PROBLEM STATEMENT: Some lines below hold "produits". Pick them out and copy them.

STUDY MATERIAL:
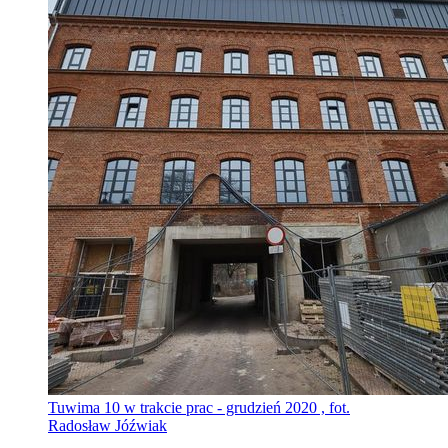
Tuwima 10 w trakcie prac - grudzień 2020 , fot.
Radosław Jóźwiak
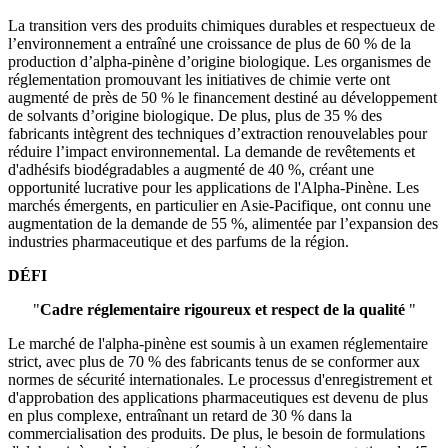
La transition vers des produits chimiques durables et respectueux de
l’environnement a entraîné une croissance de plus de 60 % de la
production d’alpha-pinène d’origine biologique. Les organismes de
réglementation promouvant les initiatives de chimie verte ont
augmenté de près de 50 % le financement destiné au développement
de solvants d’origine biologique. De plus, plus de 35 % des
fabricants intègrent des techniques d’extraction renouvelables pour
réduire l’impact environnemental. La demande de revêtements et
d'adhésifs biodégradables a augmenté de 40 %, créant une
opportunité lucrative pour les applications de l'Alpha-Pinène. Les
marchés émergents, en particulier en Asie-Pacifique, ont connu une
augmentation de la demande de 55 %, alimentée par l’expansion des
industries pharmaceutique et des parfums de la région.
DÉFI
"
Cadre réglementaire rigoureux et respect de la qualité
"
Le marché de l'alpha-pinène est soumis à un examen réglementaire
strict, avec plus de 70 % des fabricants tenus de se conformer aux
normes de sécurité internationales. Le processus d'enregistrement et
d'approbation des applications pharmaceutiques est devenu de plus
en plus complexe, entraînant un retard de 30 % dans la
commercialisation des produits. De plus, le besoin de formulations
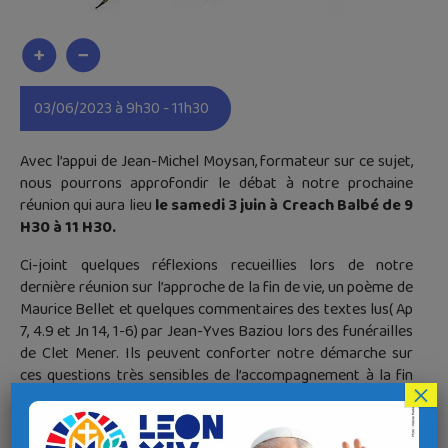
03/06/2023 à 9h30 - 11h30
Avec l’appui de Jean-Michel Moysan, formateur sur ce sujet,
nous pourrons approfondir le débat à notre prochaine
réunion qui aura lieu
le samedi 3 juin à Creach Balbé de 9
H30 à 11 H30.
Ci-joint quelques réflexions recueillies lors de notre
dernière réunion sur l’approche de la fin de vie, un poème de
Maurice Bellet et quelques commentaires des textes lus( Ap
7, 4.9 et Jn 14, 1-6) par Jean-Yves Baziou lors des funérailles
de Clet Mener. Ils peuvent conforter notre démarche sur
ces questions très sensibles de l’accompagnement à la fin
×
de vie et éclairer notre Foi.
Télécharger
echanges-fin-de-vie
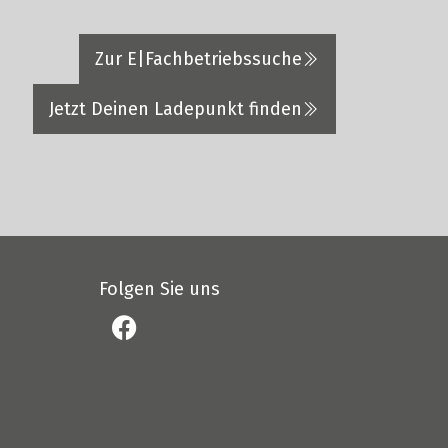
Zur E|Fachbetriebssuche
Jetzt Deinen Ladepunkt finden
Folgen Sie uns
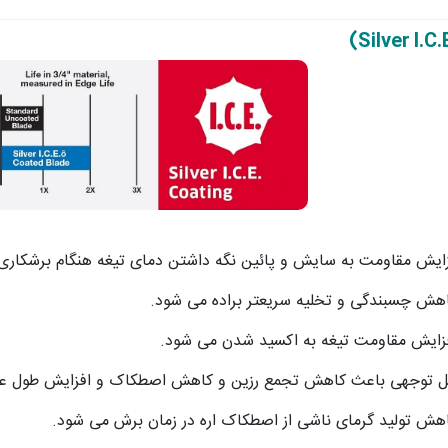
ایش مقاومت به سایش و پائین نگه داشتن دمای تیغه هنگام برشکاری
ش چسبندگی و تخلیه سریعتر براده می شود.
زایش مقاومت تیغه به اکسید شدن می شود.
ل توجهی باعث کاهش تجمع رزین و کاهش اصطکاک و افزایش طول عمر
ش تولید گرمای ناشی از اصطکاک اره در زمان برش می شود.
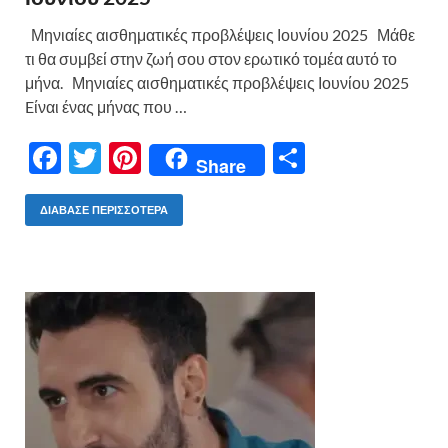
Μηνιαίες αισθηματικές προβλέψεις Ιουνίου 2025 Μάθε
τι θα συμβεί στην ζωή σου στον ερωτικό τομέα αυτό το
μήνα. Μηνιαίες αισθηματικές προβλέψεις Ιουνίου 2025
Eίναι ένας μήνας που …
F
T
Pi
Μ
Share
ac
w
nt
οι
e
itt
er
ρ
ΔΙΆΒΑΣΕ ΠΕΡΙΣΣΌΤΕΡΑ
b
er
es
α
o
t
σ
o
τε
k
ίτ
ε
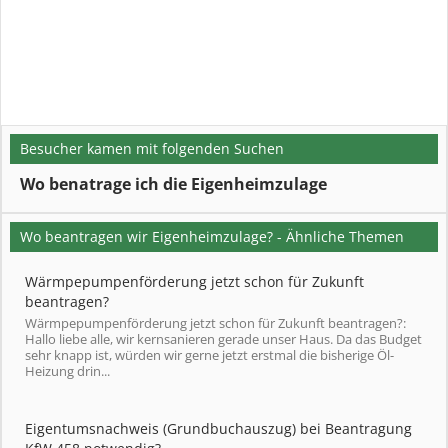
Besucher kamen mit folgenden Suchen
Wo benatrage ich die Eigenheimzulage
Wo beantragen wir Eigenheimzulage? - Ähnliche Themen
Wärmpepumpenförderung jetzt schon für Zukunft
beantragen?
Wärmpepumpenförderung jetzt schon für Zukunft beantragen?:
Hallo liebe alle, wir kernsanieren gerade unser Haus. Da das Budget
sehr knapp ist, würden wir gerne jetzt erstmal die bisherige Öl-
Heizung drin...
Eigentumsnachweis (Grundbuchauszug) bei Beantragung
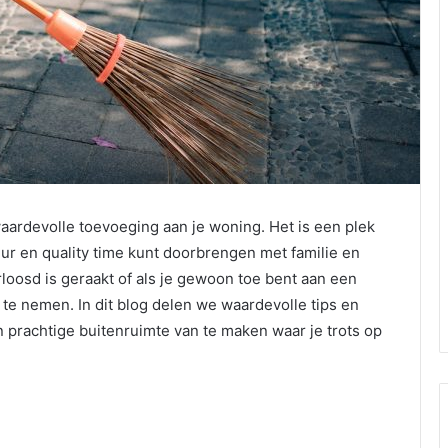
ardevolle toevoeging aan je woning. Het is een plek
ur en quality time kunt doorbrengen met familie en
rloosd is geraakt of als je gewoon toe bent aan een
n te nemen. In dit blog delen we waardevolle tips en
n prachtige buitenruimte van te maken waar je trots op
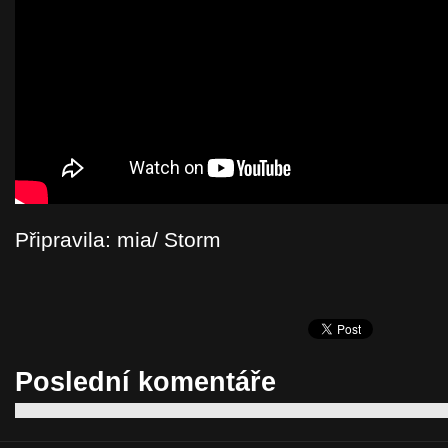
Připravila: mia/ Storm
Poslední komentáře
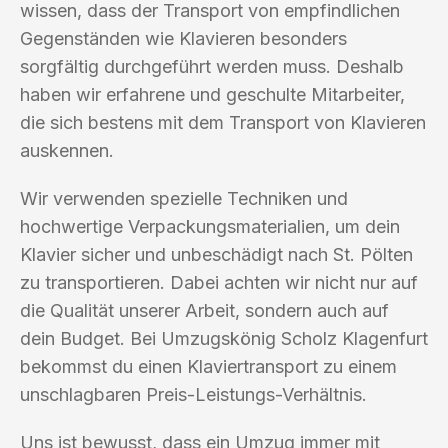
wissen, dass der Transport von empfindlichen
Gegenständen wie Klavieren besonders
sorgfältig durchgeführt werden muss. Deshalb
haben wir erfahrene und geschulte Mitarbeiter,
die sich bestens mit dem Transport von Klavieren
auskennen.
Wir verwenden spezielle Techniken und
hochwertige Verpackungsmaterialien, um dein
Klavier sicher und unbeschädigt nach St. Pölten
zu transportieren. Dabei achten wir nicht nur auf
die Qualität unserer Arbeit, sondern auch auf
dein Budget. Bei Umzugskönig Scholz Klagenfurt
bekommst du einen Klaviertransport zu einem
unschlagbaren Preis-Leistungs-Verhältnis.
Uns ist bewusst, dass ein Umzug immer mit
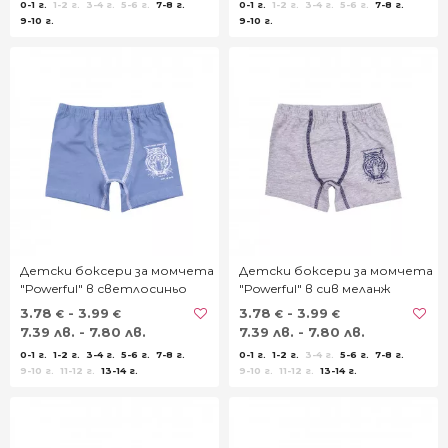
0-1 г.
1-2 г.
3-4 г.
5-6 г.
7-8 г.
0-1 г.
1-2 г.
3-4 г.
5-6 г.
7-8 г.
9-10 г.
9-10 г.
Детски боксери за момчета
Детски боксери за момчета
"Powerful" в светлосиньо
"Powerful" в сив меланж
3.78
- 3.99
3.78
- 3.99
€
€
€
€
7.39 лв. - 7.80 лв.
7.39 лв. - 7.80 лв.
0-1 г.
1-2 г.
3-4 г.
5-6 г.
7-8 г.
0-1 г.
1-2 г.
3-4 г.
5-6 г.
7-8 г.
9-10 г.
11-12 г.
13-14 г.
9-10 г.
11-12 г.
13-14 г.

ANSWER TO THE EXERCISE:
La transition vers des produits chimiques durables et respectueux de
commercialisation des produits. De plus, le besoin de formulations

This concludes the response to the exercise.